**TASK DIRECTIONS:** I would like each line of the data that holds the word "вкуса" copied out.

**INFORMATION GIVEN:**
◇ ◇ ◇ ◇ ◇

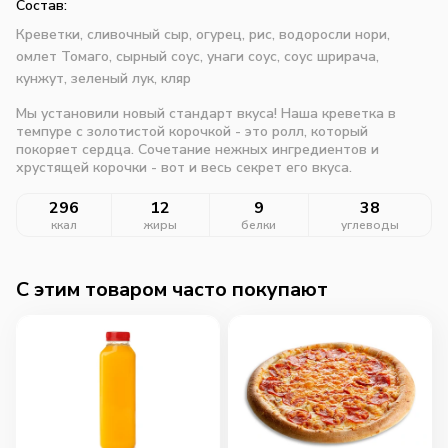
Состав:
Креветки, сливочный сыр, огурец, рис, водоросли нори,
омлет Томаго, сырный соус, унаги соус, соус шрирача,
кунжут, зеленый лук, кляр
Мы установили новый стандарт вкуса! Наша креветка в
темпуре с золотистой корочкой - это ролл, который
покоряет сердца. Сочетание нежных ингредиентов и
хрустящей корочки - вот и весь секрет его вкуса.
296
12
9
38
ккал
жиры
белки
углеводы
C этим товаром часто покупают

◇ ◇ ◇ ◇ ◇

**TASK ANSWER:**
Мы установили новый стандарт вкуса! Наша креветка в
хрустящей корочки - вот и весь секрет его вкуса.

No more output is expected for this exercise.